#### [WORK ORDER]
Below is some data. Retype exactly the lines starting at the one with "WIU Home (410, 133)" and ending at the one with "December 2023 (110, 133)".

#### [DATASET EXCERPTS]

+ + + +

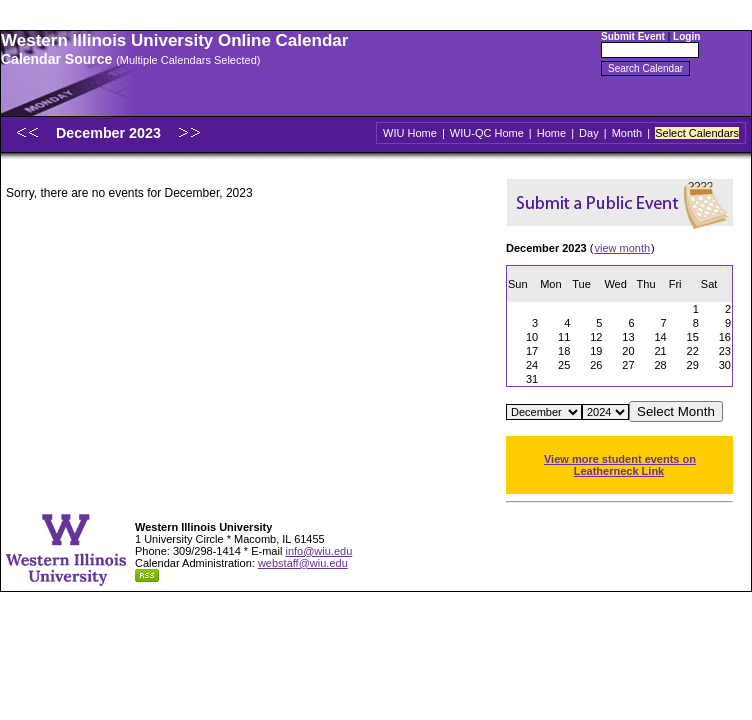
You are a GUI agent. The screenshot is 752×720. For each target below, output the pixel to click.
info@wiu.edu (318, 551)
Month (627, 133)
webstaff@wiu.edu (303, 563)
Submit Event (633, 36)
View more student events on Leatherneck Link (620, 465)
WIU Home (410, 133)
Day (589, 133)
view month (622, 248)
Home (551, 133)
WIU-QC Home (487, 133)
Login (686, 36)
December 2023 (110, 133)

+ + + +

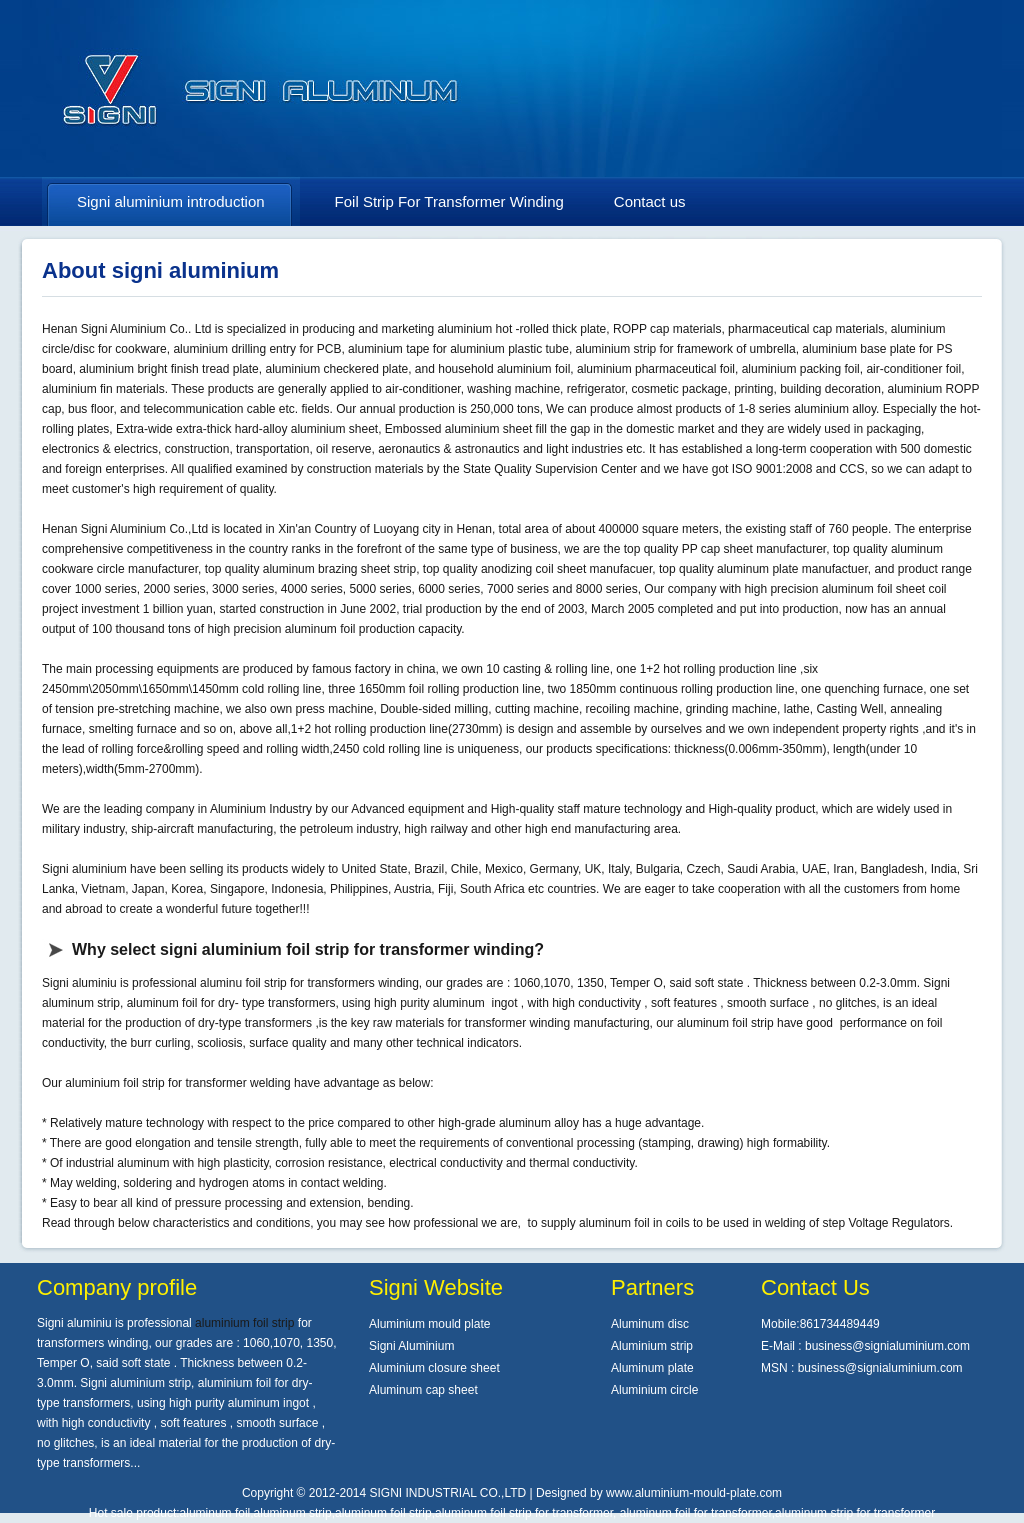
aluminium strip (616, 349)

+ + + +

#### [RESULT BELOW]
WIU Home (410, 133)
Day (589, 133)
view month (622, 248)
Home (551, 133)
WIU-QC Home (487, 133)
Login (686, 36)
December 2023 (110, 133)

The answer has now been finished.